Self-Aligned Heterogeneous Quantum Photonic Integration
Kinfung Ngan, Yeeun Choi, Chun-Chieh Chang, Dongyeon Daniel Kang, Shuo Sun
TL;DR
Self-aligned heterogeneous integration addresses the mismatch between solid-state quantum emitters and scalable photonics by enabling near-unity coupling at interfaces and leveraging broad material compatibility. The authors demonstrate a diamond-$TiO_2$ platform with a self-guided nanobeam insertion and conformal $TiO_2$ deposition to realize a heterogeneous photonic crystal cavity, achieve Purcell enhancement of SiV centers, and implement chip-scale optical spin control. They further show inverse-design-based broadband single-photon extraction into a heterogeneous waveguide, achieving high collection efficiency across a narrow spectral window and favorable orientation dependence. Collectively, these results establish a practical route to scalable quantum photonic integrated circuits that combine high-quality solid-state emitters with mature thin-film photonics and programmable device functionality for quantum networking and processing.
Abstract
Integrated quantum photonics holds significant promise for scalable photonic quantum information processing, quantum repeaters, and quantum networks, but its development is hindered by the mismatch between materials hosting high-quality quantum emitters and those compatible with mature photonic technologies.
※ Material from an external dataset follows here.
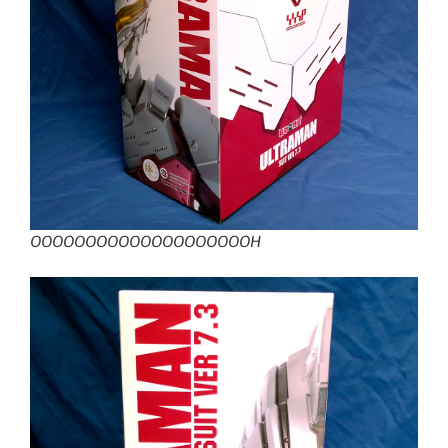
OOOOOOOOOOOOOOOOOOOOH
Heterogeneous integration offers a potential solution to this challenge, yet practical implementations have been limited by inevitable insertion losses at material interfaces. Here, we present a self-aligned heterogeneous quantum photonic integration approach that can deterministically achieve near-unity coupling efficiency at the interface. To showcase our approach, we demonstrate Purcell enhancement of a silicon vacancy (SiV) center in diamond induced by a heterogeneous photonic crystal cavity defined by titanium dioxide (TiO2), as well as optical spin control and readout via a TiO2 photonic circuit. We further show that, when combined with inverse photonic design, our approach enables efficient and broadband collection of single photons from a color center into a heterogeneous waveguide. Our approach is not restricted to SiV centers or TiO2; it can be broadly applied to integrate diverse solid-state quantum emitters with thin-film photonic devices where conformal deposition is possible. Together, these results establish a practical route to scalable quantum photonic integrated circuits that combine high-quality quantum emitters with technologically mature photonic platforms.